Cybercriminals are known to exploit open-source tools for their nefarious purposes and advantage. Recently, researchers have observed active exploits abusing an open-source service known as Interactsh.
Diving into details
Experts spotted some exploits using the same domain name with different subdomains in their malicious payloads.
According to Unit 42 researchers, the abuse of Interactsh was ongoing since mid-April. In fact, the tool’s misuse had begun just two days after its launch on April 16.
The tool allows anyone to generate specific URLs for testing on HTTP attempts and DNS queries, which help them test whether an exploit is successful.
Interactsh is meant to validate security flaws using real-time monitoring on the trace path for the domain and can be used by researchers as well as hackers.
Researchers developing a PoC for an exploit can insert Interactsh to check if the PoC is working.
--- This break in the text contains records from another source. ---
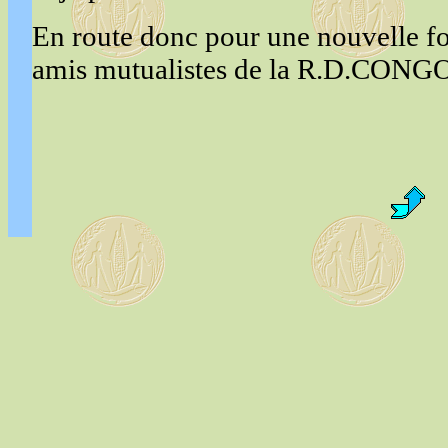
En route donc pour une nouvelle fo
amis mutualistes de la R.D.CONGO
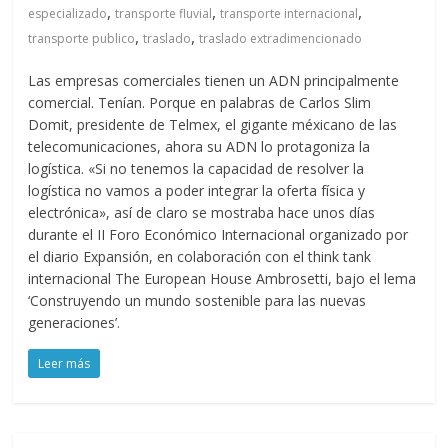
,
,
,
especializado
transporte fluvial
transporte internacional
,
,
transporte publico
traslado
traslado extradimencionado
Las empresas comerciales tienen un ADN principalmente
comercial. Tenían. Porque en palabras de Carlos Slim
Domit, presidente de Telmex, el gigante méxicano de las
telecomunicaciones, ahora su ADN lo protagoniza la
logística. «Si no tenemos la capacidad de resolver la
logística no vamos a poder integrar la oferta física y
electrónica», así de claro se mostraba hace unos días
durante el II Foro Económico Internacional organizado por
el diario Expansión, en colaboración con el think tank
internacional The European House Ambrosetti, bajo el lema
‘Construyendo un mundo sostenible para las nuevas
generaciones’.
Leer más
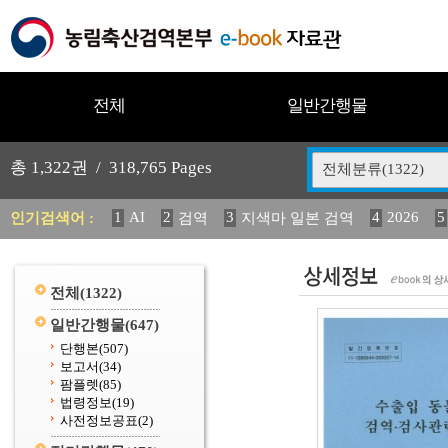
전체
일반간행물
총
1,322
권 /
318,765
Pages
전체분류(1322)
1
AI
2
3
4
2026
5
인기검색어 :
검역
지색마 일본 검역
11
2025
12
13
14
중독성 식물 도감
媛 異
(
20
수의과학검역원
전체
(1322)
일반간행물
(647)
단행본
(507)
보고서
(34)
팜플렛
(85)
법령정보
(19)
사전정보공표
(2)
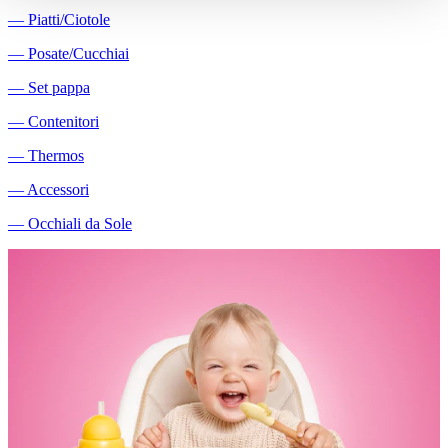
―
Piatti/Ciotole
―
Posate/Cucchiai
―
Set pappa
―
Contenitori
―
Thermos
―
Accessori
―
Occhiali da Sole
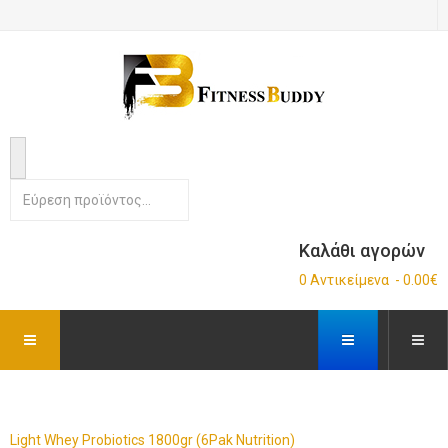
Καλάθι αγορών
0 Αντικείμενα - 0.00€
Light Whey Probiotics 1800gr (6Pak Nutrition)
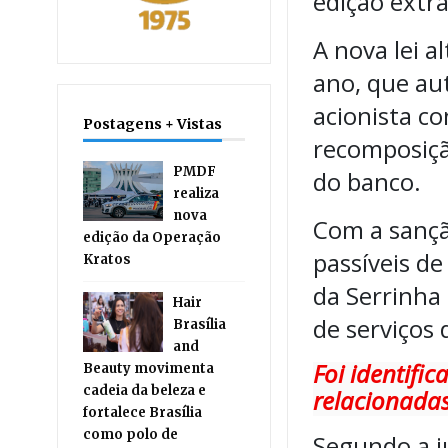
edição extr
A nova lei a
ano, que aut
acionista c
Postagens + Vistas
recomposiçã
PMDF
do banco.
realiza
nova
Com a sanção
edição da Operação
passíveis de
Kratos
da Serrinha 
Hair
de serviços 
Brasília
and
Foi identifi
Beauty movimenta
cadeia da beleza e
relacionadas
fortalece Brasília
como polo de
Segundo a j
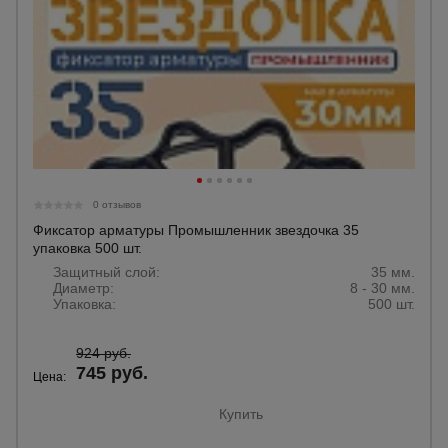
0 отзывов
Фиксатор арматуры Промышленник звездочка 35
упаковка 500 шт.
Защитный слой:
35 мм.
Диаметр:
8 - 30 мм.
Упаковка:
500 шт.
924 руб.
745 руб.
Цена:
Купить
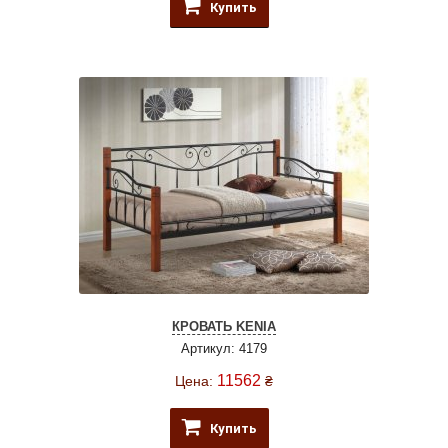
Купить
КРОВАТЬ KENIA
Артикул: 4179
11562
Цена:
₴
Купить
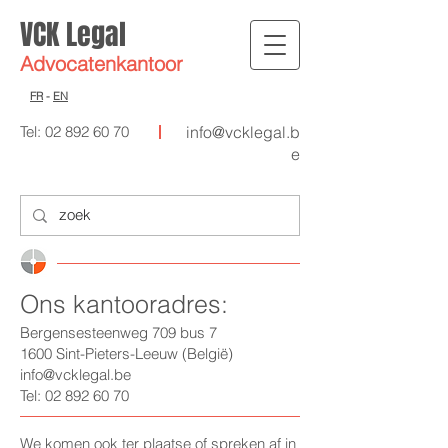
VCK Legal
Advocat
enkantoor
FR
-
EN
Tel:
02 892 60 70
info@vcklegal.b
e
Ons kantoor
adres:
Bergensesteenweg 709 bus 7
1600 Sint-Pieters-Leeuw (België)
info@vcklegal.be
Tel:
02 892 60 70
We komen ook ter plaatse of spreken af in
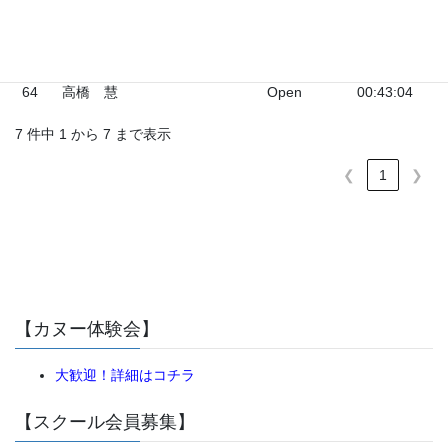
63
熱海 美紀
5
20
00:45:27
16
石原 勲
横浜カヌークラ
6
28
00:50:19
ブ
64
高橋 慧
Open
00:43:04
7 件中 1 から 7 まで表示
❮
1
❯
【カヌー体験会】
大歓迎！詳細はコチラ
【スクール会員募集】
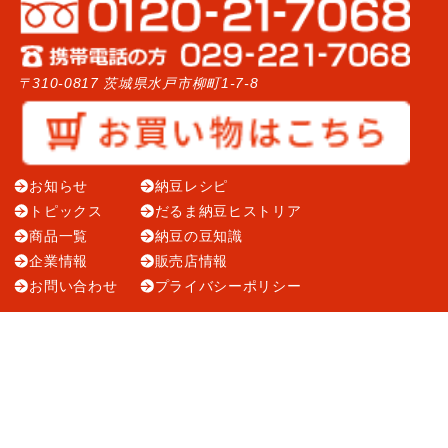
〒310-0817 茨城県水戸市柳町1-7-8
お知らせ
納豆レシピ
トピックス
だるま納豆ヒストリア
商品一覧
納豆の豆知識
企業情報
販売店情報
お問い合わせ
プライバシーポリシー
Hackers can use it to ensure if an exploit is working or not.
Moreover, the Interactsh URLs using DNS queries were mostly found to be located in the U.K, Ecuador, and the U.S.
Additionally, malicious Interactsh activities peaked in June.
The exploited CVEs in attacks
Interactsh has been actively used via ISPs and organization networks with simple command injections related to certain flaws.
According to Unit 42, "Each unique Interactsh URL can be thought of as a C2. Most of the exploits for the same CVEs are using multiple randomly generated Interactsh domains and scanning on different host sides."
The exploitation of the Interactsh tool shows how open-source tools meant for researchers can be abused by cybercriminals. Moreover, the traffic generated by open-source tools is hard to block sometimes due to their whitelisting. Therefore, organizations must be aware of the potential misuse of the Interactsh and take proper security measures.